Claudia Frances Ibotson Hernaman’s hymn, “Lord, who throughout these forty days,” signals the beginning of Lent and is often sung during Ash Wednesday services or throughout the season of Lent. Forty is a number with special biblical significance. It rained for forty days and nights when the earth was overtaken by floodwaters, and Noah waited another forty days before opening the window of the Ark. Israel wandered in the desert for forty years. Jesus was seen on earth following the resurrection for forty days. In this case, Christ’s forty days in the wilderness provides the primary paradigm for the forty days of Lent.

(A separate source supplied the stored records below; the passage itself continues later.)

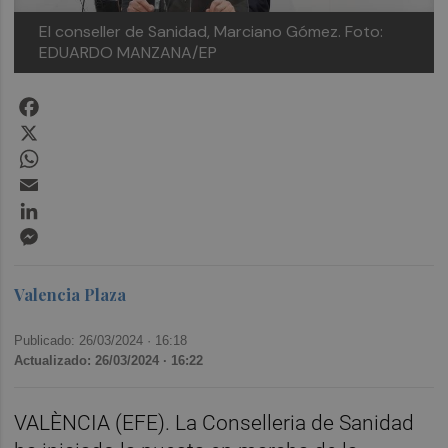
El conseller de Sanidad, Marciano Gómez. Foto:
EDUARDO MANZANA/EP
Facebook
X
WhatsApp
Email
LinkedIn
Messenger
Valencia Plaza
Publicado: 26/03/2024 ·
16:18
Actualizado: 26/03/2024 · 16:22
VALÈNCIA (EFE). La Conselleria de Sanidad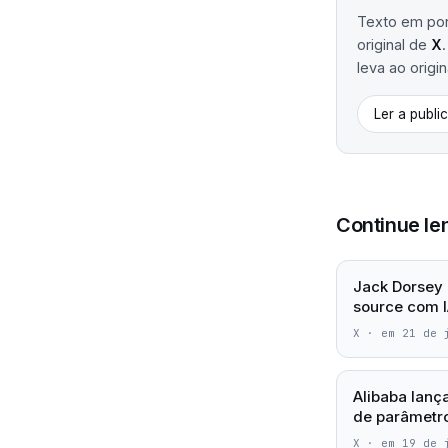
Texto em port
original de
X
leva ao origin
Ler a publi
Continue le
Jack Dorsey 
source com I
X
·
em 21 de 
Alibaba lanç
de parâmetro
X
·
em 19 de 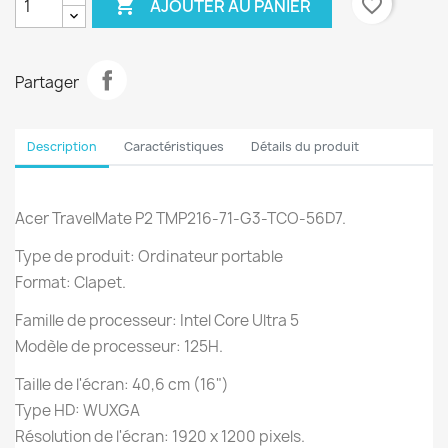

favorite_border
AJOUTER AU PANIER
Partager
Description
Caractéristiques
Détails du produit
Acer TravelMate P2 TMP216-71-G3-TCO-56D7.
Type de produit: Ordinateur portable
Format: Clapet.
Famille de processeur: Intel Core Ultra 5
Modèle de processeur: 125H.
Taille de l'écran: 40,6 cm (16")
Type HD: WUXGA
Résolution de l'écran: 1920 x 1200 pixels.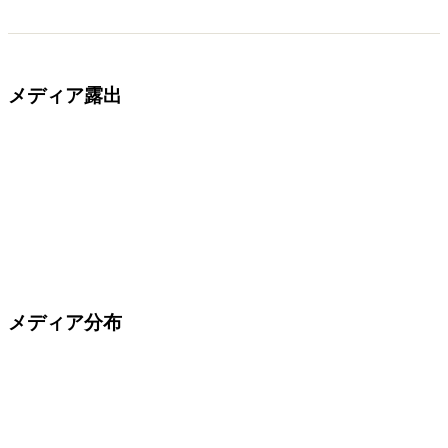
メディア露出
メディア分布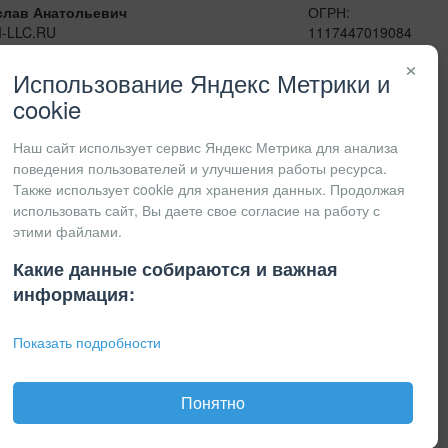
слав Анатольевич
ОГРН:
I-LLC.RU
1117447019084
сенджеры:
ИНН:
×
41
7447201415
Использование Яндекс Метрики и
КПП:
cookie
Наш сайт использует сервис Яндекс Метрика для анализа
поведения пользователей и улучшения работы ресурса.
Также использует cookie для хранения данных. Продолжая
использовать сайт, Вы даете свое согласие на работу с
этими файлами.
Какие данные собираются и важная
информация:
Показать подробности
Понятно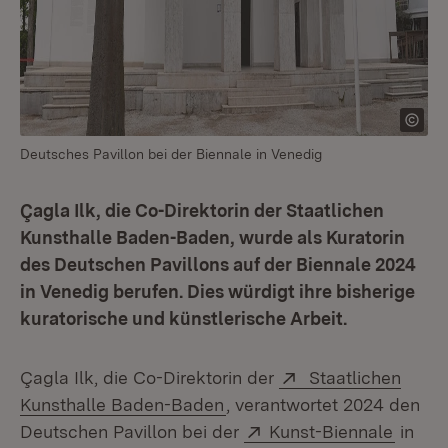
Deutsches Pavillon bei der Biennale in Venedig
Çagla Ilk, die Co-Direktorin der Staatlichen
Kunsthalle Baden-Baden, wurde als Kuratorin
des Deutschen Pavillons auf der Biennale 2024
in Venedig berufen. Dies würdigt ihre bisherige
kuratorische und künstlerische Arbeit.
Extern:
Çagla Ilk, die Co-Direktorin der
Staatlichen
(Öffnet in neuem Fenster)
Kunsthalle Baden-Baden
, verantwortet 2024 den
Extern:
(Öffne
Deutschen Pavillon bei der
Kunst-Biennale
in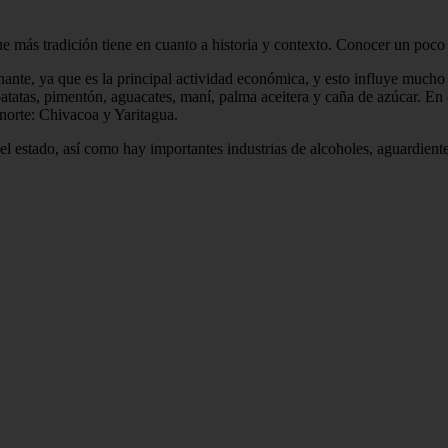
ue más tradición tiene en cuanto a historia y contexto. Conocer un poco
nante, ya que es la principal actividad económica, y esto influye mucho
tatas, pimentón, aguacates, maní, palma aceitera y caña de azúcar. En 
-norte: Chivacoa y Yaritagua.
l estado, así como hay importantes industrias de alcoholes, aguardiente,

Claudia Hernaman was born in Surrey, England, and died in Brussels, Belgium. She was the daughter of an Anglican minister, and she married a minister who also served as a school inspector. Like so many other women hymn writers of the nineteenth century, she was devoted to the religious education of children. Toward this end, she wrote 150 hymns in several collections, some original and some translated from Latin. "Lord, Who Throughout These Forty Days" appeared first in her Child’s Book of Praise; A Manual for Devotion in Simple Verse (1873). It was not included in hymnals, however, until the mid-twentieth century, when it appeared in the Irish Church Hymnal (1960) and Hymns for Church and School (1964).

By the 1970s, “Lord, who throughout these forty days” was a standard hymn in most hymnals in the United States. It is based on the account of the temptation of Jesus found in three Gospels -- Matthew 4:1-11; Mark 1:12-13; Luke 4:1-13. As is the case with many hymns, Christ’s life becomes a model for how his followers should confront temptation. The first two lines of the stanzas focus on a response of Christ when he faced temptation; the last two lines encourage Christians to model their behavior on Christ’s example. This is a familiar pattern for children’s hymns from the days of Isaac Watts. It obviously strikes a chord with adult believers as well. The classic themes of the Lenten season are presented in the stanzas of this hymn: fasting and prayer (stanza one); struggle with Satan and sin (stanza two); dying to self, meditation on scripture (stanza three); penitence (stanza four); looking toward the joy of Easter (stanza five).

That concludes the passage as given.